Así llegó el Motín de Esquilache
(1766).
Pero ese motín no fue más que uno más de los muchísimos motines de subsistencia que se
produjeron en España (y en toda Europa) durante los siglos XVII, XVIII, XIX y XX; desde el no menos célebre (y
pionero) Motín de los Gatos (1699; a
los madrileños les llaman “gatos”) hasta
el motín que acabó en la Huelga de 1917.
Tres siglos de motines de subsistencia; tres largos siglos de amotinamiento por
hambre.
Durante todos esos años, desde el XVI, fueron legión los campesinos pobres (labradores, pastores
y jornaleros), los inválidos, las viudas y las llamadas minorías no integradas (judíos,
gitanos, esclavos y cautivos, que aún había en aquella España del Antiguo
Régimen) que generaron el concepto de vago, por errante, al irse a las
ciudades en busca de alimento por las hambrunas del campo; no ya en busca de
trabajo, pues sabían que no había.
Consideraban aquellos vagos que las posibilidades de subsistencia en las ciudades eran (y así fue) mayores. Pero es que la subsistencia en las ciudades sólo se lograba a través de la caridad. Más terrible aún.
Así, por caridad -diezmos y primicias-, proliferaron,
gracias a las obras de beneficencia que iniciaron particulares e instituciones
(conventos, cofradías, fundaciones, Órdenes Mendicantes y obispados) los hospitales de caridad (las llamadas Diaconías), las casas de misericordia, los albergues,
los asilos y los hospicios por doquier. España, a
finales del XVIII, era la nación europea con mayor número de instituciones de
este tipo, financiadas por las Obras
Pías, en las que se vivía de las limosnas y se comía (y cenaba, cuando se
podía) la milagrosa “sopa boba”. El Catálogo
de los Pobres señalaba la organización y distribución de las limosnas.
Aquello se desmandó. Para atajarlo surgió la Junta General y Superior de Caridad (1778)
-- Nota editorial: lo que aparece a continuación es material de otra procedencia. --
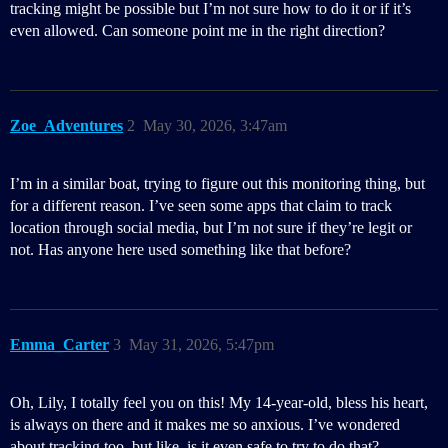
tracking might be possible but I’m not sure how to do it or if it’s
even allowed. Can someone point me in the right direction?
Zoe_Adventures
2
May 30, 2026, 3:47am
I’m in a similar boat, trying to figure out this monitoring thing, but
for a different reason. I’ve seen some apps that claim to track
location through social media, but I’m not sure if they’re legit or
not. Has anyone here used something like that before?
Emma_Carter
3
May 31, 2026, 5:47pm
Oh, Lily, I totally feel you on this! My 14-year-old, bless his heart,
is always on there and it makes me so anxious. I’ve wondered
about tracking too, but like, is it even safe to try to do that?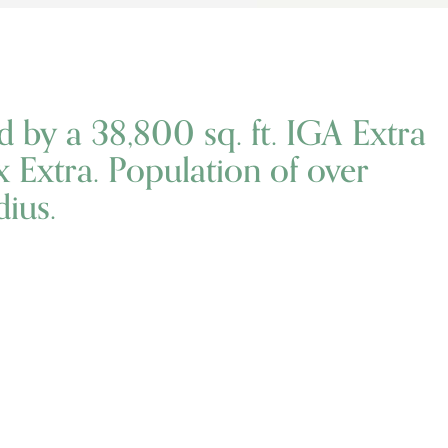
d by a 38,800 sq. ft. IGA Extra
ix Extra. Population of over
ius.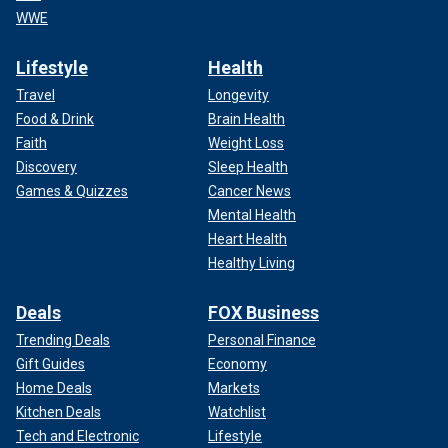
WWE
Lifestyle
Health
Travel
Longevity
Food & Drink
Brain Health
Faith
Weight Loss
Discovery
Sleep Health
Games & Quizzes
Cancer News
Mental Health
Heart Health
Healthy Living
Deals
FOX Business
Trending Deals
Personal Finance
Gift Guides
Economy
Home Deals
Markets
Kitchen Deals
Watchlist
Tech and Electronic
Lifestyle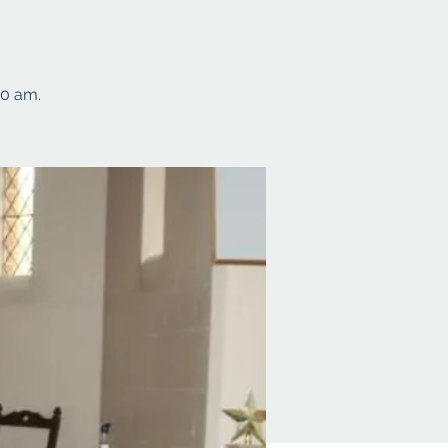
10 am.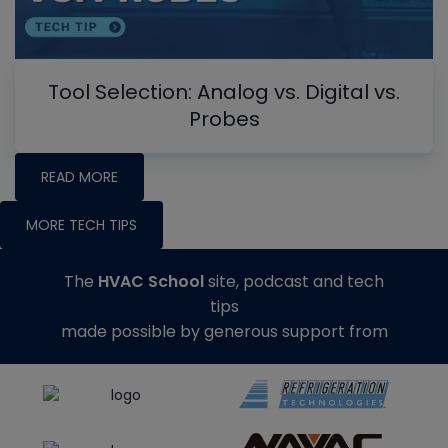
Tool Selection: Analog vs. Digital vs.
Probes
READ MORE
MORE TECH TIPS
The
HVAC School
site, podcast and tech
tips
made possible by generous support from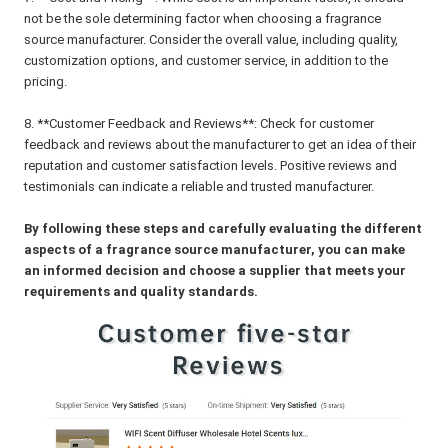
not be the sole determining factor when choosing a fragrance
source manufacturer. Consider the overall value, including quality,
customization options, and customer service, in addition to the
pricing.
8. **Customer Feedback and Reviews**: Check for customer
feedback and reviews about the manufacturer to get an idea of their
reputation and customer satisfaction levels. Positive reviews and
testimonials can indicate a reliable and trusted manufacturer.
By following these steps and carefully evaluating the different
aspects of a fragrance source manufacturer, you can make
an informed decision and choose a supplier that meets your
requirements and quality standards.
a instancias del conde de Floridablanca.
Mantenía el murciano que era inútil una
caridad sin organización porque “fomentaba a los ociosos”, como así
fue… y comenzó la aventura de los vagos (ociosos) que no esperaban de
la vida más... que un tazón de aquella sopa boba y un lugar donde dormir. Cada
Junta de aquellas (de ciudad o de provincia) coordinaba a las diputaciones (que
eran los barrios). Y hasta se creó un Fondo
Pío que estabilizó la beneficencia cuasi universal.
Y don José Moñino
tuvo razón. A aquellos vagos (por errantes) se unieron los
nuevos vagos (ociosos, sin ocupación, oficio o profesión): los fulleros
(que vivían de la fullería y las trampas) y los hampones (maleantes
haraganes de poca monta). Estos nuevos colectivos se refugiaban en el gran
grupo; eran tantos que degeneró en un problema mayor. Y ya el nombre de vago,
por errante, cambió de concepto y cobró con ahínco un carácter aún más
peyorativo.
Fue tal el auge en España de los vagos (sin ocupación) que
hasta se apoderaron del término sopista.
El sopista había sido -desde el siglo
XIII- el estudiante universitario sin recursos económicos que rondaba bares y
tabernas amenizando el tugurio a cambio de una comida en escudilla (por lo
general unas gachas). Cuando el sopista quiso diferenciarse del vago
(errante) que también buscaba la comida, pasó a llamarse tuno, y al grupo de
tunos, pues acudían en grupos, se le llamó tuna.
Y al final, el sopista fue el vago (bien errante, bien
de empleo); España fue durante siglos un país de sopistas… y por ende, de vagos.